UDP over v6: payload truncated at 1024 bytes

Per Hedeland hedeland@REDACTED
Wed Apr 7 17:03:09 CEST 2004


Matthias Lang <matthias@REDACTED> wrote:
>
>I know that Fredrik's immediate problem [erlang's UDP receive buffer
>size was too small for his application] has been solved, but the claim
>that UDP packets aren't re-assembled by the OS has been bugging me for
>a few days:

You get bugged too easily.:-)

> Peter Lund> At least in IPv4 (and TCP) you cannot ever count on any packet
> Peter Lund> of any size to arrive at the destination without being fragmented
> Peter Lund> into 2 or more parts. 
>
>This is true at L1, but it is not relevant to Fredrik's problem.
>
> Fredrik> But surely the operating system should re-assemble the 
> Fredrik> two fragments before passing it to the application, even 
> Fredrik> for UDP, no?
>
> Peter Lund> No!
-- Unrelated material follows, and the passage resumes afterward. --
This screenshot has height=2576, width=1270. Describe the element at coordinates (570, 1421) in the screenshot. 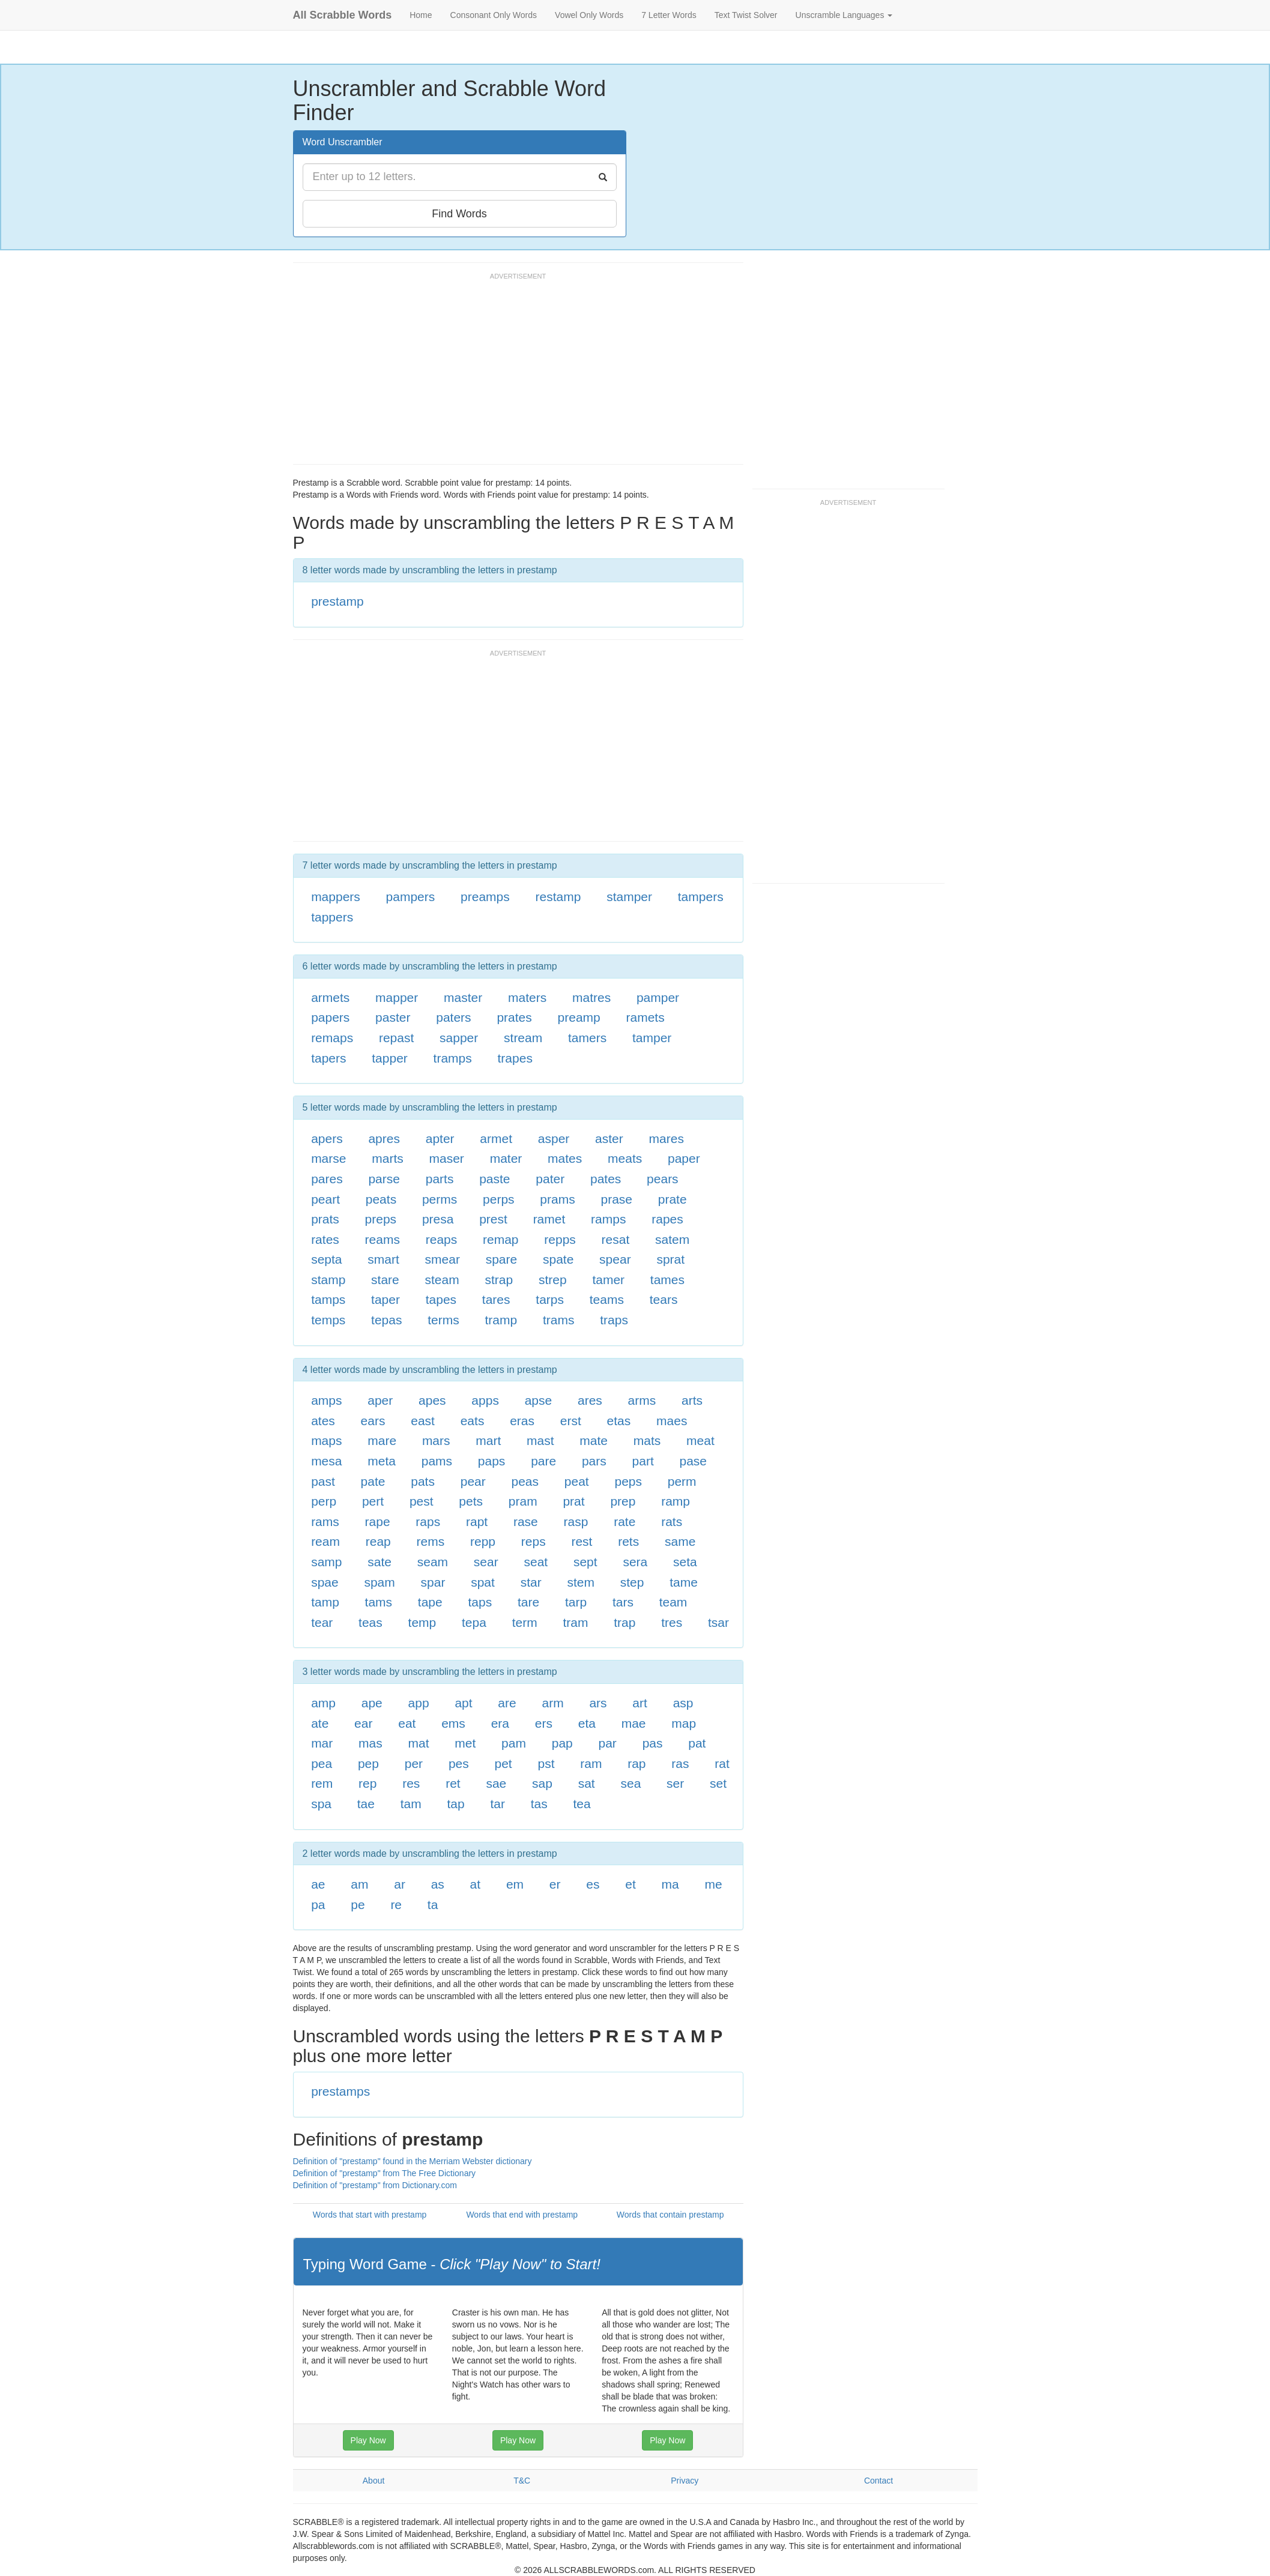 I see `erst` at that location.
The OS (any OS) does not help you when running TCP/IPv4.
>
>No!!!! Fredrik is correct.
>
>Linux DOES re-assemble fragmented IP datagrams for TCP/IPv4.

Yes, of course.

>I suspect that re-assembling IP datagrams is required by POSIX,
>i.e. the behaviour will be the same for Solaris, BSD and modern
>variants of Windows. But I haven't checked that. Nor do I have my copy
>of Stevens handy.

Absolutely true - in fact there's no possible way for an application to
handle IP fragmentation itself via the standard socket API - the
information needed just isn't available (fragments can of course arrive
out of order, or be lost).

What Peter was talking about was something entirely different - the
issue of implementing a datagram service on top of TCP (like, say,
Erlang distribution does). Since TCP will not preserve the boundaries of
these "user-level datagrams" for you, you have to do it yourself -
otherwise you'll run the risk of not just getting datagram "fragments",
but of multiple datagrams being concatenated, or any combination of the
two (e.g. last part of one datagram and first part of the next one).

This issue doesn't exist with UDP, since it's a "true" datagram service
- it does preserve the boundaries for you. Instead there are many other
issues, one of which Fredrik ran into.